Work through the records below and copy every line that includes "because".

========================================

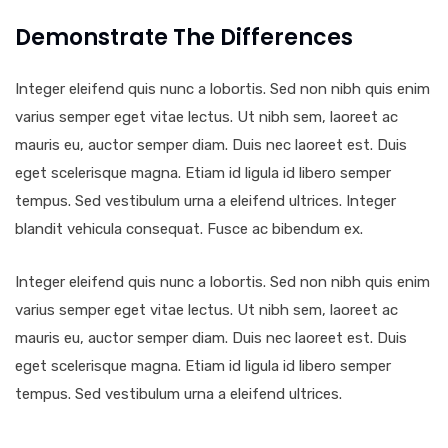
Demonstrate The Differences
Integer eleifend quis nunc a lobortis. Sed non nibh quis enim
varius semper eget vitae lectus. Ut nibh sem, laoreet ac
mauris eu, auctor semper diam. Duis nec laoreet est. Duis
eget scelerisque magna. Etiam id ligula id libero semper
tempus. Sed vestibulum urna a eleifend ultrices. Integer
blandit vehicula consequat. Fusce ac bibendum ex.
Integer eleifend quis nunc a lobortis. Sed non nibh quis enim
varius semper eget vitae lectus. Ut nibh sem, laoreet ac
mauris eu, auctor semper diam. Duis nec laoreet est. Duis
eget scelerisque magna. Etiam id ligula id libero semper
tempus. Sed vestibulum urna a eleifend ultrices.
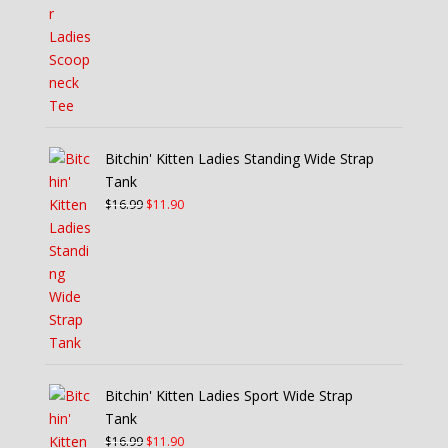
was:
is:
$21.99.
$15.40.
Bitchin' Kitten Ladies Standing Wide Strap
Tank
Original
Current
$
16.99
$
11.90
price
price
was:
is:
$16.99.
$11.90.
Bitchin' Kitten Ladies Sport Wide Strap
Tank
Original
Current
$
16.99
$
11.90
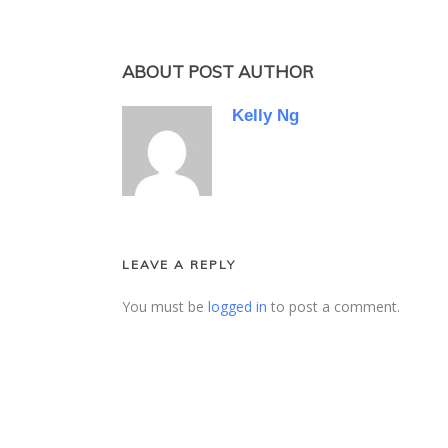
ABOUT POST AUTHOR
Kelly Ng
LEAVE A REPLY
You must be
logged in
to post a comment.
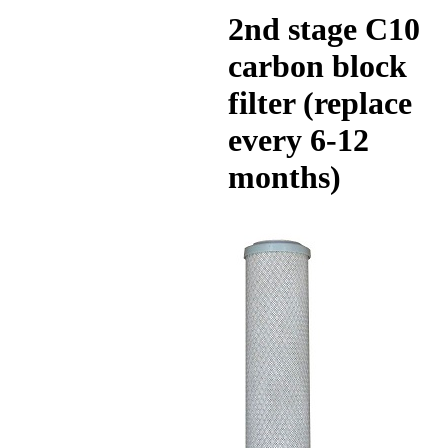
2nd stage C10
carbon block
filter (replace
every 6-12
months)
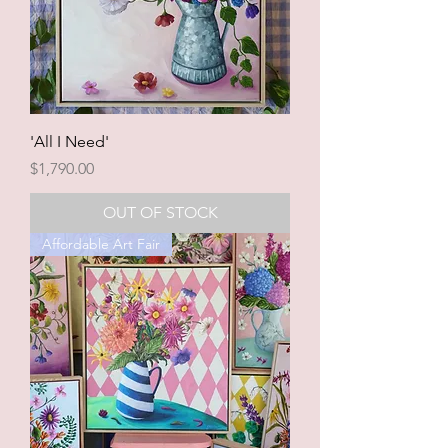
'All I Need'
Price
$1,790.00
OUT OF STOCK
Affordable Art Fair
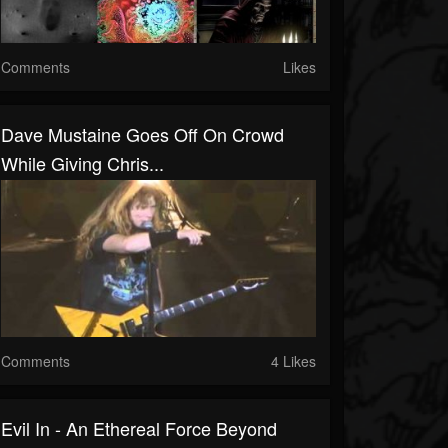
Comments
Likes
Dave Mustaine Goes Off On Crowd
While Giving Chris...
Comments
4 Likes
Evil In - An Ethereal Force Beyond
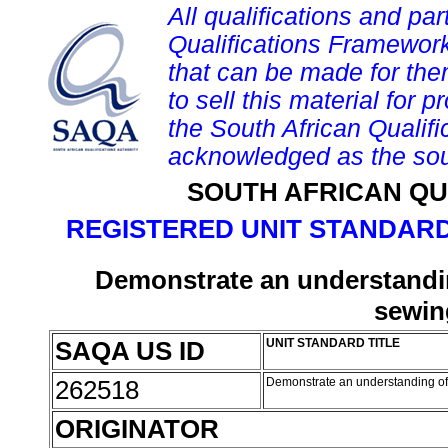
All qualifications and par
Qualifications Framework
that can be made for them 
to sell this material for p
the South African Qualif
acknowledged as the sou
SOUTH AFRICAN QU
REGISTERED UNIT STANDARD
Demonstrate an understandin
sewin
SAQA US ID
UNIT STANDARD TITLE
262518
Demonstrate an understanding of
ORIGINATOR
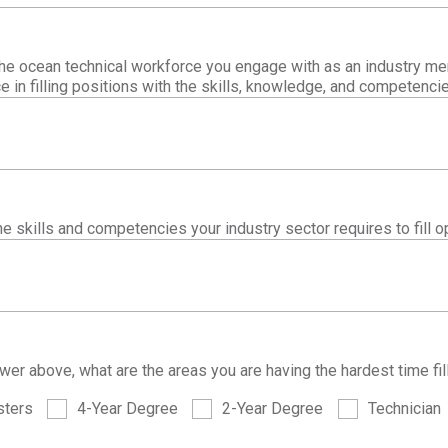
he ocean technical workforce you engage with as an industry me
e in filling positions with the skills, knowledge, and competenci
e skills and competencies your industry sector requires to fill o
er above, what are the areas you are having the hardest time fil
ters
4-Year Degree
2-Year Degree
Technician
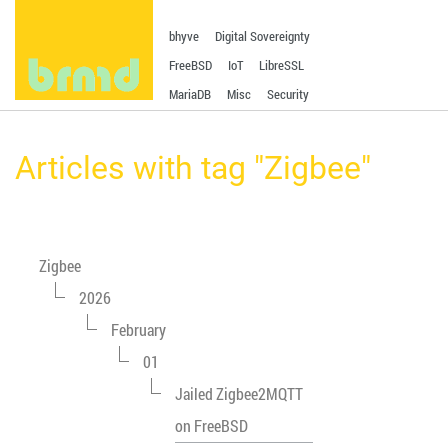
bhyve
Digital Sovereignty
FreeBSD
IoT
LibreSSL
MariaDB
Misc
Security
Articles with tag "Zigbee"
Zigbee
2026
February
01
Jailed Zigbee2MQTT
on FreeBSD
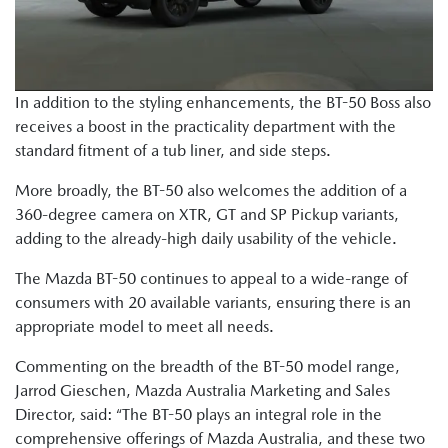
In addition to the styling enhancements, the BT-50 Boss also
receives a boost in the practicality department with the
standard fitment of a tub liner, and side steps.
More broadly, the BT-50 also welcomes the addition of a
360-degree camera on XTR, GT and SP Pickup variants,
adding to the already-high daily usability of the vehicle.
The Mazda BT-50 continues to appeal to a wide-range of
consumers with 20 available variants, ensuring there is an
appropriate model to meet all needs.
Commenting on the breadth of the BT-50 model range,
Jarrod Gieschen, Mazda Australia Marketing and Sales
Director, said: “The BT-50 plays an integral role in the
comprehensive offerings of Mazda Australia, and these two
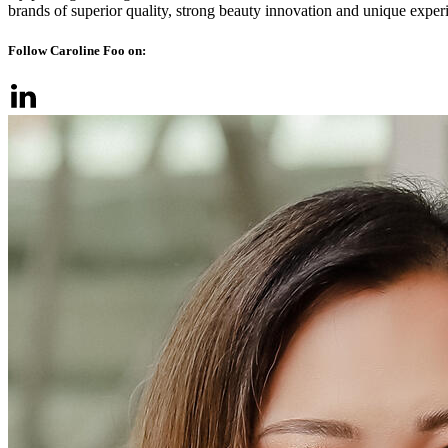
brands of superior quality, strong beauty innovation and unique exper
Follow Caroline Foo on:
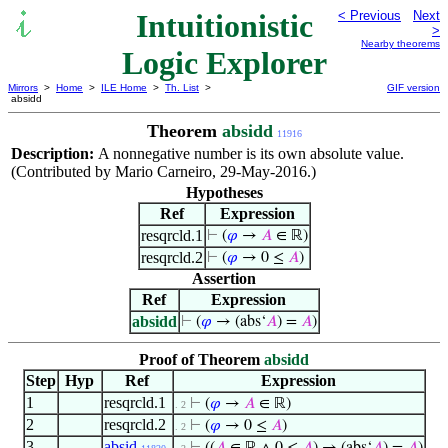
Intuitionistic
< Previous
Next
>
Nearby theorems
Logic Explorer
Mirrors
>
Home
>
ILE Home
>
Th. List
>
GIF version
absidd
Theorem
absidd
11916
Description:
A nonnegative number is its own absolute value.
(Contributed by Mario Carneiro, 29-May-2016.)
Hypotheses
Ref
Expression
resqrcld.1
⊢
(
𝜑
→
𝐴
∈ ℝ)
resqrcld.2
⊢
(
𝜑
→ 0 ≤
𝐴
)
Assertion
Ref
Expression
absidd
⊢
(
𝜑
→ (abs‘
𝐴
) =
𝐴
)
Proof of Theorem
absidd
Step
Hyp
Ref
Expression
1
resqrcld.1
⊢
(
𝜑
→
𝐴
∈ ℝ)
. 2
2
resqrcld.2
⊢
(
𝜑
→ 0 ≤
𝐴
)
. 2
3
absid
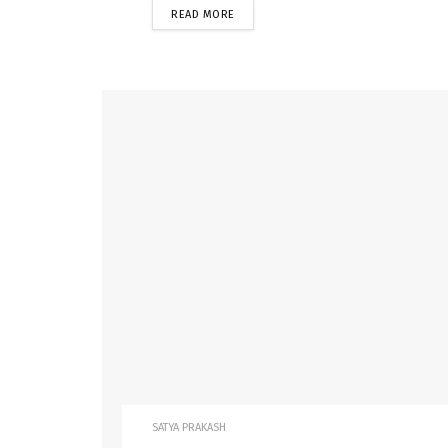
READ MORE
SATYA PRAKASH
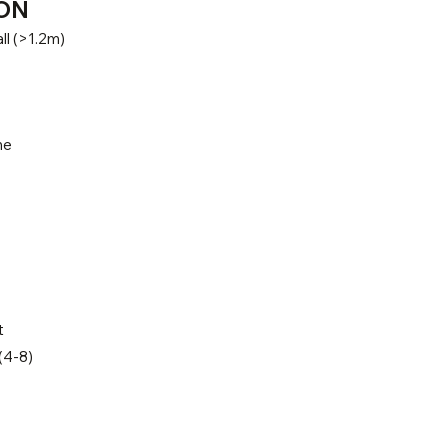
ON
ll (>1.2m)
ne
t
(4-8)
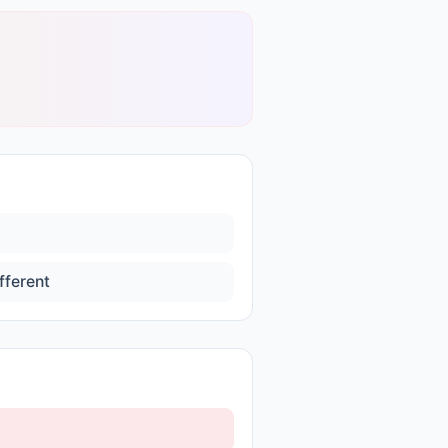
fferent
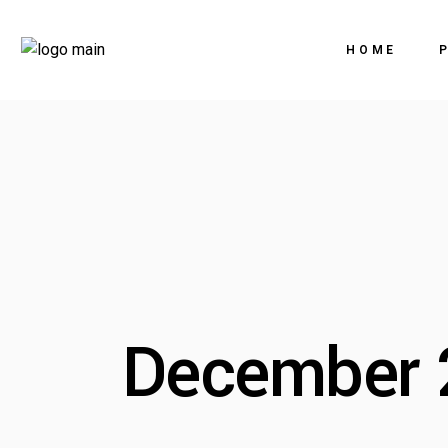
HOME
December 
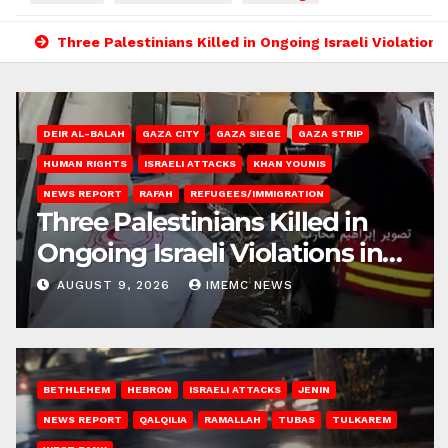
Three Palestinians Killed in Ongoing Israeli Violations
DEIR AL-BALAH
GAZA CITY
GAZA SIEGE
GAZA STRIP
HUMAN RIGHTS
ISRAELI ATTACKS
KHAN YOUNIS
NEWS REPORT
RAFAH
REFUGEES/IMMIGRATION
Three Palestinians Killed in
Ongoing Israeli Violations in
Gaza
AUGUST 9, 2026
IMEMC NEWS
BETHLEHEM
HEBRON
ISRAELI ATTACKS
JENIN
NEWS REPORT
QALQILIA
RAMALLAH
TUBAS
TULKAREM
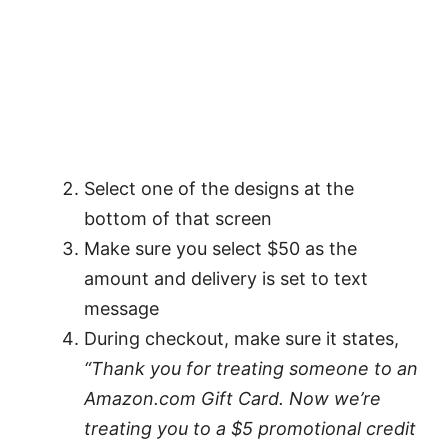
Select one of the designs at the
bottom of that screen
Make sure you select $50 as the
amount and delivery is set to text
message
During checkout, make sure it states,
“Thank you for treating someone to an
Amazon.com Gift Card. Now we’re
treating you to a $5 promotional credit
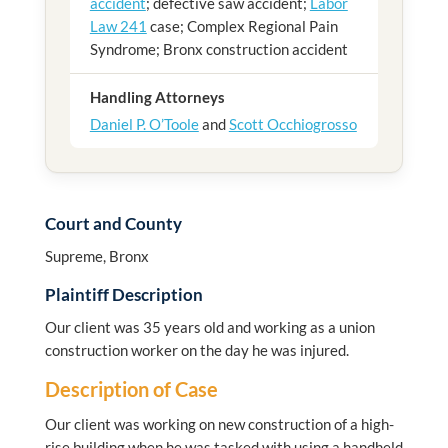
accident
; defective saw accident;
Labor
Law 241
case; Complex Regional Pain
Syndrome; Bronx construction accident
Handling Attorneys
Daniel P. O’Toole
and
Scott Occhiogrosso
Court and County
Supreme, Bronx
Plaintiff Description
Our client was 35 years old and working as a union
construction worker on the day he was injured.
Description of Case
Our client was working on new construction of a high-
rise building when he was tasked with using a handheld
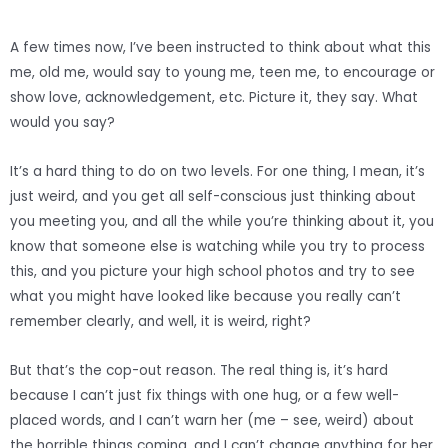
A few times now, I’ve been instructed to think about what this
me, old me, would say to young me, teen me, to encourage or
show love, acknowledgement, etc. Picture it, they say. What
would you say?
It’s a hard thing to do on two levels. For one thing, I mean, it’s
just weird, and you get all self-conscious just thinking about
you meeting you, and all the while you’re thinking about it, you
know that someone else is watching while you try to process
this, and you picture your high school photos and try to see
what you might have looked like because you really can’t
remember clearly, and well, it is weird, right?
But that’s the cop-out reason. The real thing is, it’s hard
because I can’t just fix things with one hug, or a few well-
placed words, and I can’t warn her (me – see, weird) about
the horrible things coming, and I can’t change anything for her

========================================

-- PROBLEM SOLUTION --
what you might have looked like because you really can’t
because I can’t just fix things with one hug, or a few well-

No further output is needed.